Collected data
_ _ _ _ _
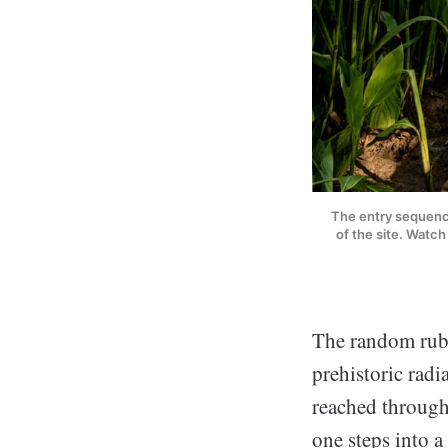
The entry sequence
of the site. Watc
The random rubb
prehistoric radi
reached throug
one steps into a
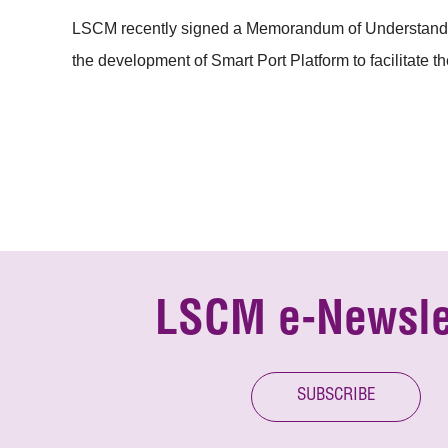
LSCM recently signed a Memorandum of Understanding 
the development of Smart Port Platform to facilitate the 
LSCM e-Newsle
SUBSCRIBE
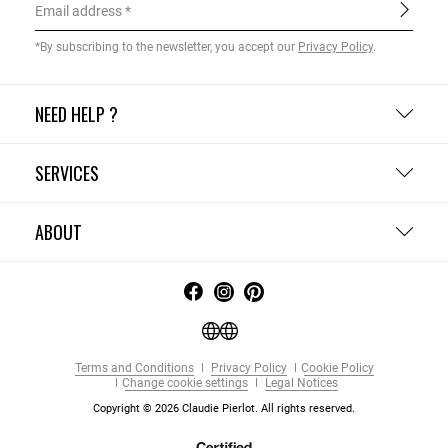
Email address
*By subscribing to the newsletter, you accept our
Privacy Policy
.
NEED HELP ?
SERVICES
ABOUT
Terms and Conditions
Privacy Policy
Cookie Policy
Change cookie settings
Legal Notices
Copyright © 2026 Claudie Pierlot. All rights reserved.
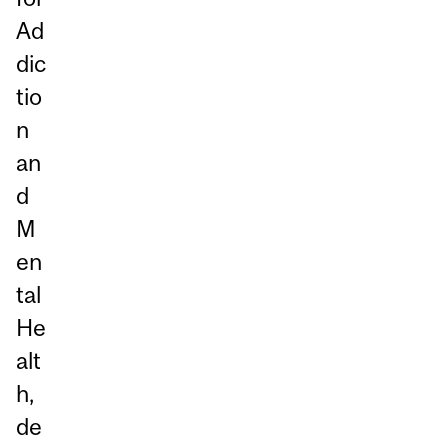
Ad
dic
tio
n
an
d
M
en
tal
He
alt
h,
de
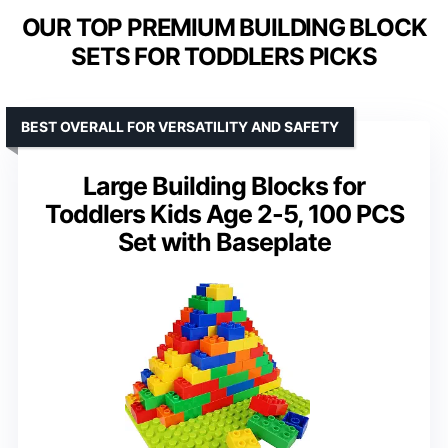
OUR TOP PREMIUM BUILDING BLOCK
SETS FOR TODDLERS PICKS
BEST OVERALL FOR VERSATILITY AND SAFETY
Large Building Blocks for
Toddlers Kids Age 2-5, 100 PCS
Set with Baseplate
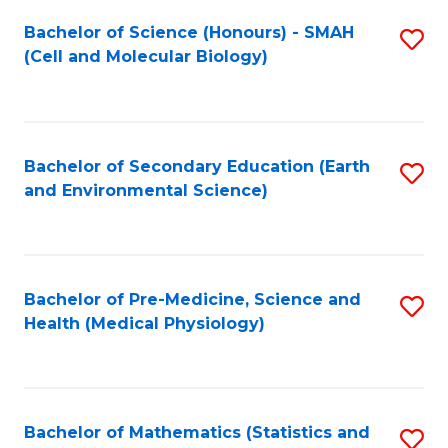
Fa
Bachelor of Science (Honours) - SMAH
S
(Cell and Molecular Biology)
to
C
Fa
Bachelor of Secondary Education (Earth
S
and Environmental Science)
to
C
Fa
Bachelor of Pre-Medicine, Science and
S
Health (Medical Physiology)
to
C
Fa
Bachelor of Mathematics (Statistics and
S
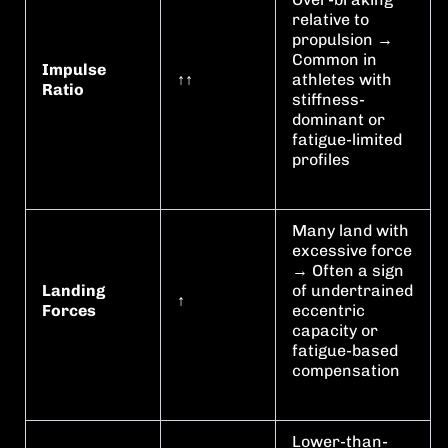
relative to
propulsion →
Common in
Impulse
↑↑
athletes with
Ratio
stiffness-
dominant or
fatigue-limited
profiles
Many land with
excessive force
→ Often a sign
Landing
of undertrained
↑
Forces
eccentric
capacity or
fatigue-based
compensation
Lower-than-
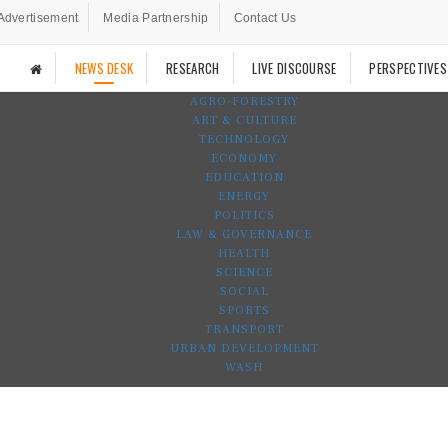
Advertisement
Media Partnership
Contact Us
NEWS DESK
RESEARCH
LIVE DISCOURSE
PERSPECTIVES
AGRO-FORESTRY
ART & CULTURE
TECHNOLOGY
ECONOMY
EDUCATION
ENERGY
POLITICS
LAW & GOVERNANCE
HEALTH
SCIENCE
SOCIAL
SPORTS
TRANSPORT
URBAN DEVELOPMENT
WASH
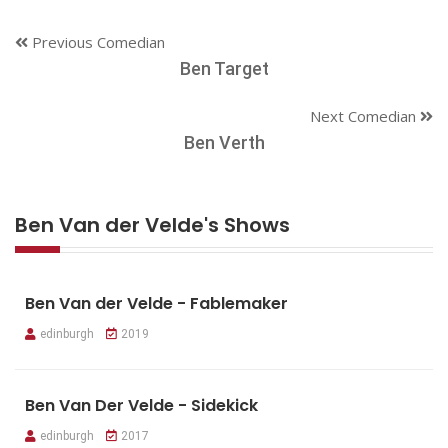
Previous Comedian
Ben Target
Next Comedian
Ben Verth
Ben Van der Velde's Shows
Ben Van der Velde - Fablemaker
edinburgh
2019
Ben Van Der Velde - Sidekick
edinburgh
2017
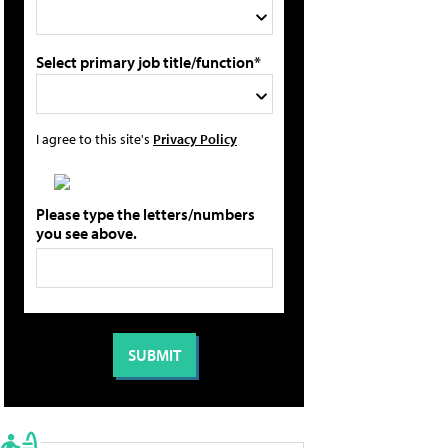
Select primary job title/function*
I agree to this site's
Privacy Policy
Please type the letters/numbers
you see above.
_ _ _ _ _
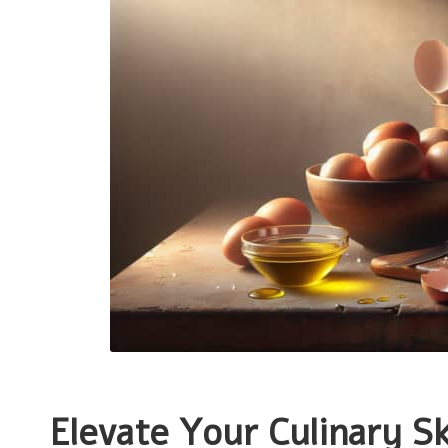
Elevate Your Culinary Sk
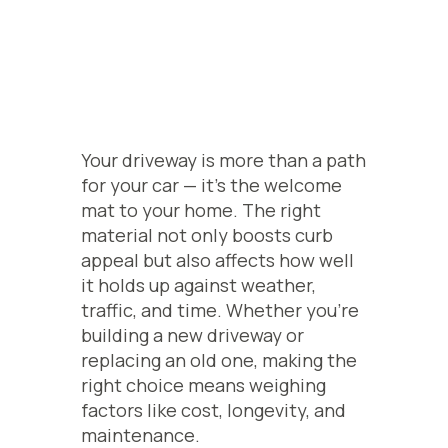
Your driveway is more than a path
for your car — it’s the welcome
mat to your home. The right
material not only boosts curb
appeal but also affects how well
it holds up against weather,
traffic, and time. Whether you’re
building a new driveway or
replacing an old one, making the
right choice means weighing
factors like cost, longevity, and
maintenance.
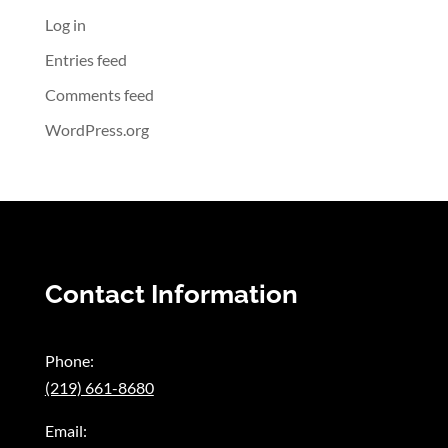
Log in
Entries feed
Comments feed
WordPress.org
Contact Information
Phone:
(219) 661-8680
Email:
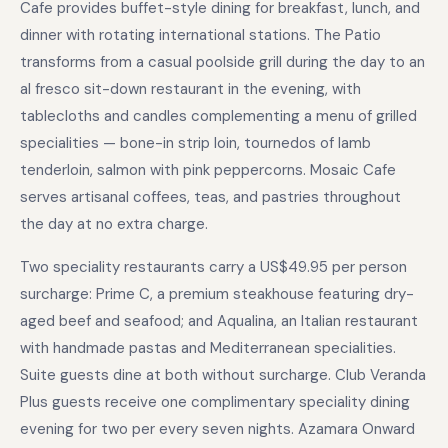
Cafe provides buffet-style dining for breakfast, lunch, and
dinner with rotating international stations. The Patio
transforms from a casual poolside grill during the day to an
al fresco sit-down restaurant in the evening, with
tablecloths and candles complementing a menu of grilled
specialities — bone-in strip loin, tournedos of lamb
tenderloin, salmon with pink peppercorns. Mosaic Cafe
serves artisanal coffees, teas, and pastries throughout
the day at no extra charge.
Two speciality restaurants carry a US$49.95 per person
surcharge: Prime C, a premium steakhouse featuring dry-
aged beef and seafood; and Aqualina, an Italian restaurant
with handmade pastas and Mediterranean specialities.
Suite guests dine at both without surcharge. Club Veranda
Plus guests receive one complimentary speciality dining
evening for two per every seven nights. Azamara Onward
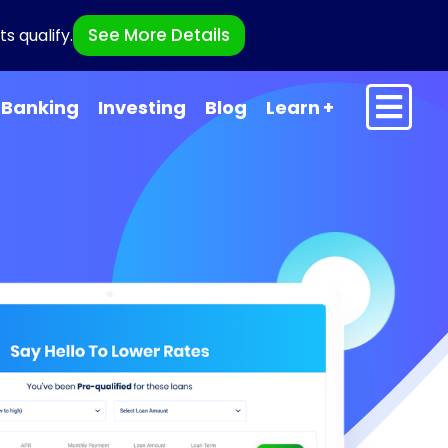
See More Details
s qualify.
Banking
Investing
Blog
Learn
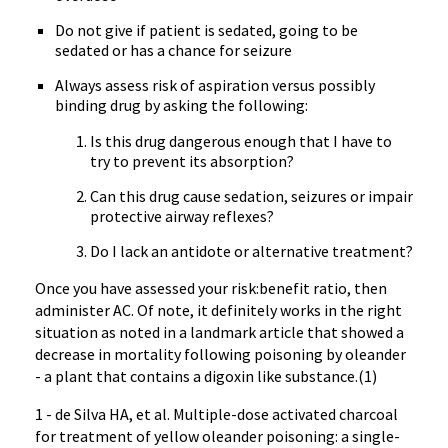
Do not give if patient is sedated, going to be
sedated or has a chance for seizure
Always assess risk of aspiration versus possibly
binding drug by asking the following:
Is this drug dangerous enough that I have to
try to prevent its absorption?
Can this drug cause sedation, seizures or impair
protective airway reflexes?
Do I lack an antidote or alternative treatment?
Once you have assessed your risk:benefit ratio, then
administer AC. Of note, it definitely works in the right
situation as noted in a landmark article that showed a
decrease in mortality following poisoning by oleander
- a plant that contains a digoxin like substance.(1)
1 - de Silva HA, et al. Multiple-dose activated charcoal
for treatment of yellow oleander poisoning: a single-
_ _ _ _ _
YOUR TASK :: Copy back exactly the lines above from the one containing "Previous Comedian" through the one containing "you see above.", and leave every picture behind.

OUTPUT OF THE EXERCISE ::
Previous Comedian
Ben Target
Next Comedian
Ben Verth
Ben Van der Velde's Shows
Ben Van der Velde - Fablemaker
edinburgh
2019
Ben Van Der Velde - Sidekick
edinburgh
2017
Select primary job title/function*
I agree to this site's
Privacy Policy
Please type the letters/numbers
you see above.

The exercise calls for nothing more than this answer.